SuaraSulsel.id - Kasus dugaan kekerasan seksual dalam Kampus Universitas Negeri Makassar (UNM) belum menemui titik terang. Investigasi yang digaungkan pihak rektorat masih jalan di tempat.
Investigasi sejauh ini dinilai tidak ada hasil. Akun instagram Mekdiunm yang mendampingi para korban mengatakan, universitas maupun pimpinan fakultas tidak peduli dengan laporan para korban.
"Terlihat seperti tidak ada tindaklanjut dengan persoalan pelecehan yang terjadi. Jawaban yang selalu kami terima tunggu. Sampai kapan? sampai kasus ini tenggelam?," ujar akun tersebut.
Sudah hampir sebulan kasus ini dilaporkan. Bahkan viral di media sosial. Akun tersebut mengaku para korban mengalami trauma berat. Ada yang bahkan enggan ke kampus.
Baca Juga:Mengapa Kekerasan Seksual Bisa Masuk Kampus?
Sementara pelaku masih melakukan aktivitas seperti biasanya. Keluar masuk kampus seperti tak ada rasa bersalah.

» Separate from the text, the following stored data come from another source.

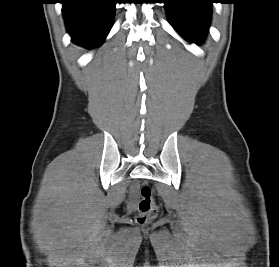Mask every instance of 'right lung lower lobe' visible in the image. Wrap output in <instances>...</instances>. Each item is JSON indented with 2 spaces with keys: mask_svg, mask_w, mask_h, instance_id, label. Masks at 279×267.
I'll return each instance as SVG.
<instances>
[{
  "mask_svg": "<svg viewBox=\"0 0 279 267\" xmlns=\"http://www.w3.org/2000/svg\"><path fill=\"white\" fill-rule=\"evenodd\" d=\"M72 40L85 47L99 46L109 33L116 0H62Z\"/></svg>",
  "mask_w": 279,
  "mask_h": 267,
  "instance_id": "98d812e1",
  "label": "right lung lower lobe"
}]
</instances>
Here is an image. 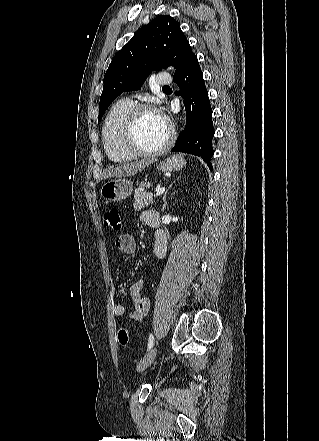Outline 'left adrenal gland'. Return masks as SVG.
I'll list each match as a JSON object with an SVG mask.
<instances>
[{
    "mask_svg": "<svg viewBox=\"0 0 319 441\" xmlns=\"http://www.w3.org/2000/svg\"><path fill=\"white\" fill-rule=\"evenodd\" d=\"M179 180V178H177V181ZM176 181H173V183H171V185L168 187V189L165 191V194H164V196H163V206H162V210L161 211H164L165 209H166V206H167V202H166V196H167V194H168V192H169V190L172 188V186H173V184L175 183Z\"/></svg>",
    "mask_w": 319,
    "mask_h": 441,
    "instance_id": "a2214340",
    "label": "left adrenal gland"
}]
</instances>
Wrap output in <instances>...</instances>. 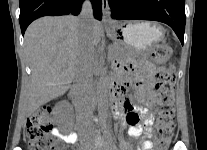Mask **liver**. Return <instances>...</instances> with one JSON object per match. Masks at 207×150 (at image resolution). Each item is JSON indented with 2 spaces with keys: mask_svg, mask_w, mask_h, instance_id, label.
<instances>
[{
  "mask_svg": "<svg viewBox=\"0 0 207 150\" xmlns=\"http://www.w3.org/2000/svg\"><path fill=\"white\" fill-rule=\"evenodd\" d=\"M81 35L79 20L74 16L43 17L27 28L24 47L31 77L22 92L21 109L25 117L63 95L76 79ZM103 35L102 24L93 20L90 37L94 46Z\"/></svg>",
  "mask_w": 207,
  "mask_h": 150,
  "instance_id": "liver-1",
  "label": "liver"
}]
</instances>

"Padahal di media dia mengaku sakit. Sungguh disesalkan kalau universitas menyembunyikan kasus ini dan pelakunya dilindungi. Tidak ada ruang aman di dalam kampus jika pelaku masih berkeliaran," jelasnya.
Dari sejumlah informasi yang diterima, ujian dan praktikum di Fakultas Teknik terpaksa ditunda karena kasus tersebut. Mahasiswa diminta untuk bersabar.
"Kami tidak jadi ujian karena kasus ini. Ditunda tidak tahu sampai kapan," tulis salah satu mahasiswa jurusan Teknik Elektro, Kamis, 9 Juni 2022.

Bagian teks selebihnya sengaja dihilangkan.